**Extracted records:**
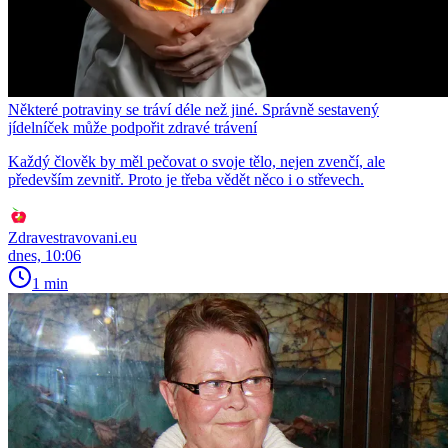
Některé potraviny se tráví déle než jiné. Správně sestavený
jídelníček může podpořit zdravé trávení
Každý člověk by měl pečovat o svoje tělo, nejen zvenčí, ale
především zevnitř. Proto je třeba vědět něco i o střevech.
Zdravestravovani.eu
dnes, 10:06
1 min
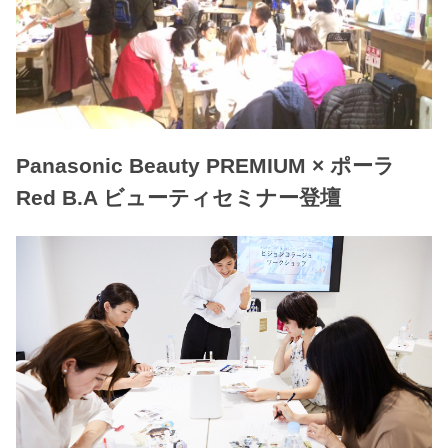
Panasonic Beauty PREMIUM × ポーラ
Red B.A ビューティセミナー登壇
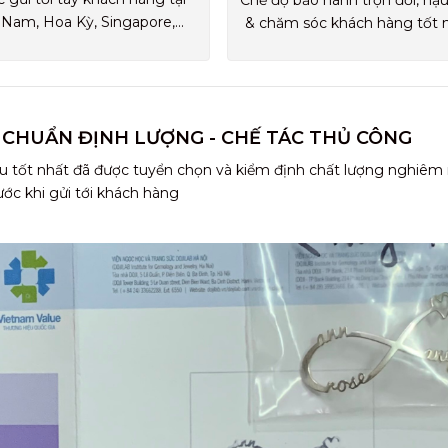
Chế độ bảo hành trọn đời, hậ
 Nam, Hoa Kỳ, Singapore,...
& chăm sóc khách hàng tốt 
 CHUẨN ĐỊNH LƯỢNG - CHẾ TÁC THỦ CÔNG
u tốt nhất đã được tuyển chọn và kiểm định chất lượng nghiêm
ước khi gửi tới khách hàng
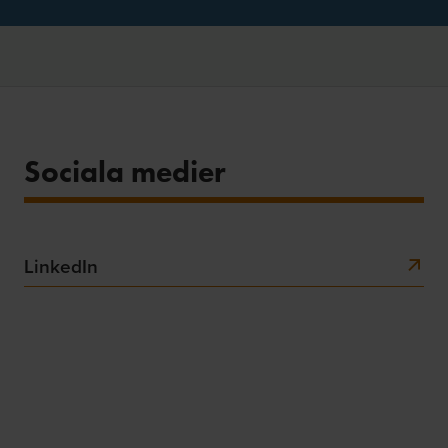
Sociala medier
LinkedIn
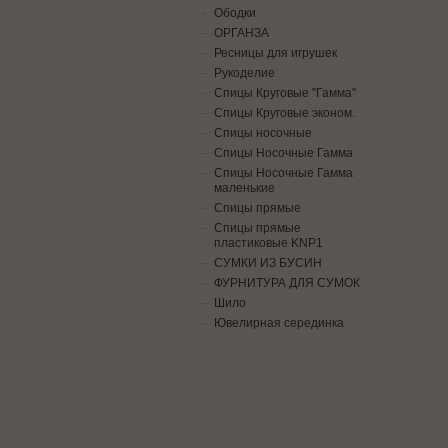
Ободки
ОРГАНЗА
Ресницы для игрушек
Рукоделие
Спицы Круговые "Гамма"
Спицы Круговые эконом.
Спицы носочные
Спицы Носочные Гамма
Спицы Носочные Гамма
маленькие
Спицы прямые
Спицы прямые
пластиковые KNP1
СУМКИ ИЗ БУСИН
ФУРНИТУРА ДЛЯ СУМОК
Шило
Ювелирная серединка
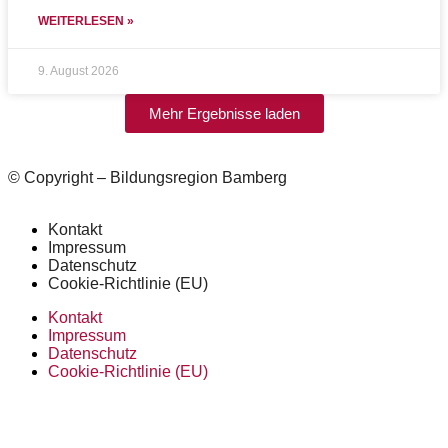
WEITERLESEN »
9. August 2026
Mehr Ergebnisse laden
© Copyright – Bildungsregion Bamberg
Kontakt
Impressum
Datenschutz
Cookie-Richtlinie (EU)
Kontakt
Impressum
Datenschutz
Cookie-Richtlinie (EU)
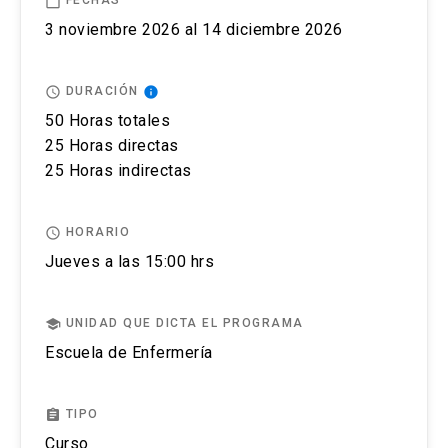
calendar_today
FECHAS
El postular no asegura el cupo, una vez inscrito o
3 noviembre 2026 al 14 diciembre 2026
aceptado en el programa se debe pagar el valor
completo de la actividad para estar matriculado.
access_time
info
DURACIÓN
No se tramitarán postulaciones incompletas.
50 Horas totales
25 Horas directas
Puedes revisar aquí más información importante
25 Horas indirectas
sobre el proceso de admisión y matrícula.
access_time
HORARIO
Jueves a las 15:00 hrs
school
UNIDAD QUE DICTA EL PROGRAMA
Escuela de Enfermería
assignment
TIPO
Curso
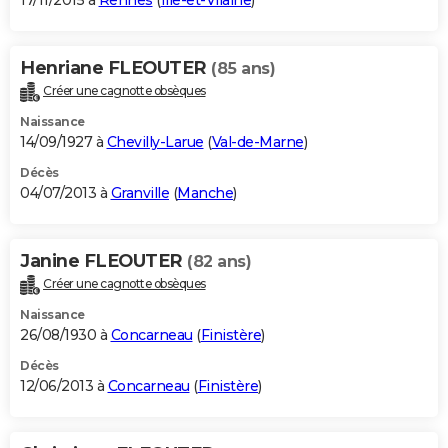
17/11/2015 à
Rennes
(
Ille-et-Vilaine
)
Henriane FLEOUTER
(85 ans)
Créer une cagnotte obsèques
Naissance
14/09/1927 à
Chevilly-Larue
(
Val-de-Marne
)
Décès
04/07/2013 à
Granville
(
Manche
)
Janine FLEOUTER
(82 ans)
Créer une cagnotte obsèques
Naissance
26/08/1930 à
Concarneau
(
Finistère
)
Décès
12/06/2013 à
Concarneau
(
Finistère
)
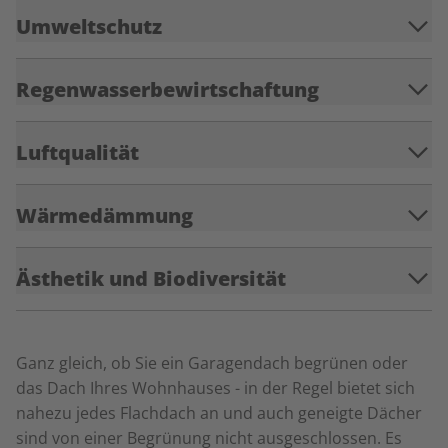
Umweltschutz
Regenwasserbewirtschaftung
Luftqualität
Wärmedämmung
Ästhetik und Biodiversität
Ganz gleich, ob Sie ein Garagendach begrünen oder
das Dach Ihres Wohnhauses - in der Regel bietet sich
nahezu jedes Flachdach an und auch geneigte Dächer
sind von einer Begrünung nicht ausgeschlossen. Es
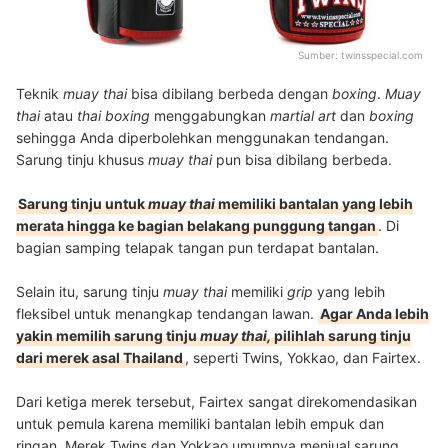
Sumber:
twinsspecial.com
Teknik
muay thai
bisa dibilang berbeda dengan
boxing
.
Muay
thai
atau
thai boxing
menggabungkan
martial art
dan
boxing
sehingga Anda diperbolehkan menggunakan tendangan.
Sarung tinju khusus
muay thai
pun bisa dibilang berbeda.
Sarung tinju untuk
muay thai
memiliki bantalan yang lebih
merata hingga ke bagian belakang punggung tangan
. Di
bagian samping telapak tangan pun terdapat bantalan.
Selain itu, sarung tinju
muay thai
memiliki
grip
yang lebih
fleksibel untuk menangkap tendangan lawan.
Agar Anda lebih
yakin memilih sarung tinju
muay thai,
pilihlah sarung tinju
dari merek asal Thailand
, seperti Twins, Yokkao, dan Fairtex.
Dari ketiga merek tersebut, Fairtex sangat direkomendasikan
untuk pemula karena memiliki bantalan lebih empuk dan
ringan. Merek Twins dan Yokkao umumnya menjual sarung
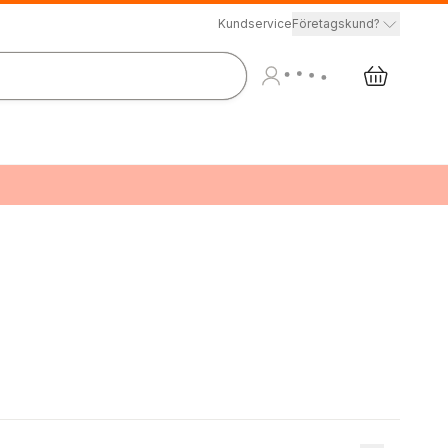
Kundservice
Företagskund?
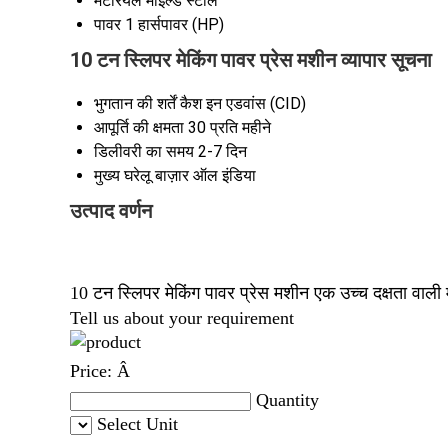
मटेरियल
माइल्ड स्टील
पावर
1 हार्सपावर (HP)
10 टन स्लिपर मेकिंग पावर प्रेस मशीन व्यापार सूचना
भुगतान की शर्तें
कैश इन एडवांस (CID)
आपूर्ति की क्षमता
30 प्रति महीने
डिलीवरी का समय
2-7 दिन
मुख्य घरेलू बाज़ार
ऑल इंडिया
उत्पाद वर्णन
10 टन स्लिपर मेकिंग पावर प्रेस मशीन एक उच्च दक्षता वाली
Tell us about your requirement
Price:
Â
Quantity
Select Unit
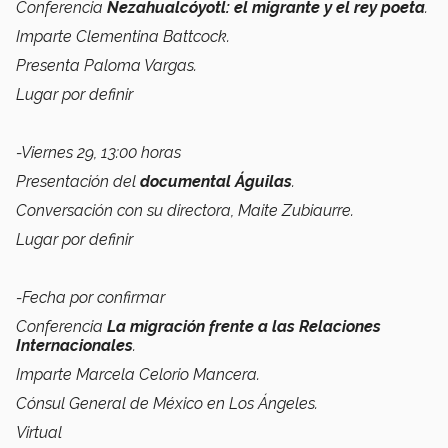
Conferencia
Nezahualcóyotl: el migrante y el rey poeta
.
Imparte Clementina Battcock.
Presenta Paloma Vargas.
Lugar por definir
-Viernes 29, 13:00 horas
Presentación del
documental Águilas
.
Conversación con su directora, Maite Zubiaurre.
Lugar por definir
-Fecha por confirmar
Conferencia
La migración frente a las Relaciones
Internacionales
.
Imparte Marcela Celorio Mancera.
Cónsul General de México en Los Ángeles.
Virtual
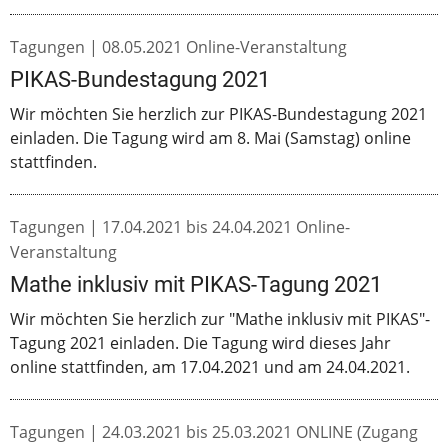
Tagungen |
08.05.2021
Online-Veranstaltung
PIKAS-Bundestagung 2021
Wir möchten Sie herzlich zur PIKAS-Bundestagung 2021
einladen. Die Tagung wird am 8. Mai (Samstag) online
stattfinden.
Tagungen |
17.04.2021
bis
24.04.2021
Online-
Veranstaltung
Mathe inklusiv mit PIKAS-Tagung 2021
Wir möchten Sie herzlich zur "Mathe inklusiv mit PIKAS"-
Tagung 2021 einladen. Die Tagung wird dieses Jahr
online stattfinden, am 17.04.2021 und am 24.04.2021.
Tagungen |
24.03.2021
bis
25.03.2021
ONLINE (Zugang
* * *
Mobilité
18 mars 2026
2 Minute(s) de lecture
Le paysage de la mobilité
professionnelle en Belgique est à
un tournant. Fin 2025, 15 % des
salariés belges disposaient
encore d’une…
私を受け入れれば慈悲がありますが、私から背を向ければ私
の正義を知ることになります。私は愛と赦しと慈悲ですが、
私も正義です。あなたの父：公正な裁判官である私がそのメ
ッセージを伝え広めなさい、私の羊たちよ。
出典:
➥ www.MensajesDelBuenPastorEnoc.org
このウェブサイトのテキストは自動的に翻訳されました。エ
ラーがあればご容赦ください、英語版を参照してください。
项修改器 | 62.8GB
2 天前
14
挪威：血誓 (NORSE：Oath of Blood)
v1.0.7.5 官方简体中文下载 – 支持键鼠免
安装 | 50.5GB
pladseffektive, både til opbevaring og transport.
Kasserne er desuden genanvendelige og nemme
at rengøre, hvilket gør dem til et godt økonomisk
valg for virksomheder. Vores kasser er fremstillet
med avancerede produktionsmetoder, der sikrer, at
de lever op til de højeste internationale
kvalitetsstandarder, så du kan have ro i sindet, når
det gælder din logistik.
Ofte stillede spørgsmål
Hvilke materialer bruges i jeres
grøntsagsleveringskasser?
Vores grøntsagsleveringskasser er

**Exercise goal:** Going through the records above, state how many lines carry "Спицы", with no other text.

**Exercise result:** 7